I swear to God, this is the last church of the day. And I’m only including it because it’s a Scottish church, and I’m Scottish. If I had emigrated to Charleston in the early 1700s, this is no doubt where I would have done my talking to the Lord. Oh, who am I kidding? If I was anywhere near Charleston in the 1700s I would probably have been a rum-soaked pirate plundering Spanish galleons for Aztec gold, miles beyond redemption and quite without need or want of any Presbyterian services. It’s still a nice church though. It has a bell called Bonnie.
In Charleston, it is customary to coordinate the painting of your house and car. Bonus Bourgeois points if you have the matching iPhone cover.
We have now reached the southern shore of the Charleston Peninsula, and the start of the Battery, the city’s iconic sea wall slash promenade. Of all the sights I’ve seen today, this residential street was the one that made it on to the front of my guide book. And with good reason. These are houses and then some. Right along the waterfront, mansion after mansion, all unique, all massive, all completely stunning.

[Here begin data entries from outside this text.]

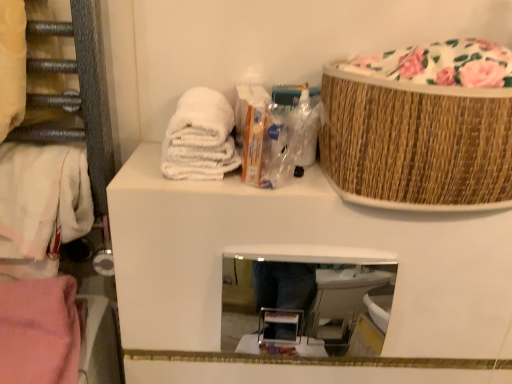 This screenshot has height=384, width=512. What do you see at coordinates (200, 137) in the screenshot?
I see `white towel at upper left, marked as the 2th material in a left-to-right arrangement` at bounding box center [200, 137].

You are a GUI agent. You are given a task and a screenshot of the screen. Output one action in this format:
    pyautogui.click(x=<x>, y=<y>)
    Task: Click on the clear glass mirror at center
    This screenshot has height=384, width=512.
    Given the screenshot: What is the action you would take?
    pyautogui.click(x=301, y=297)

Can we talk about some of these bloomin’ houses, please?
Who even lives in these palaces? This person has an outdoor ceiling fan. What.
And as if the houses weren’t desirable enough based on their architectural merit, there’s also the view. Yeah, THIS freaking view. You can practically see Queen Anne’s Revenge and the rest of Blackbeard’s flotilla anchored at the mouth of the lagoon, waiting to pounce on unsuspecting ships carrying prominent Charleston citizens so that they might be ransomed in exchange for medical supplies (true story).
So yep, Charleston is super cute. It’s filled to the gunnels (appropriate nautical metaphor high-five) with historic buildings and quaint cobbled streets and it boasts Golden Age of Piracy tales that are up there with those of Nassau, Port Royal, and perhaps even Tortuga. Also the weather is stunning. Conclusion: As soon as I have a spare $5 million I am buying me a big-ass mansion on the Battery, and getting me a hammock and a rum cellar. Actually, I’d even move here in my current impoverished state as long as I could sit on a bench in Waterfront Park once a week, stare out at the water and dream of Jack Sparrow.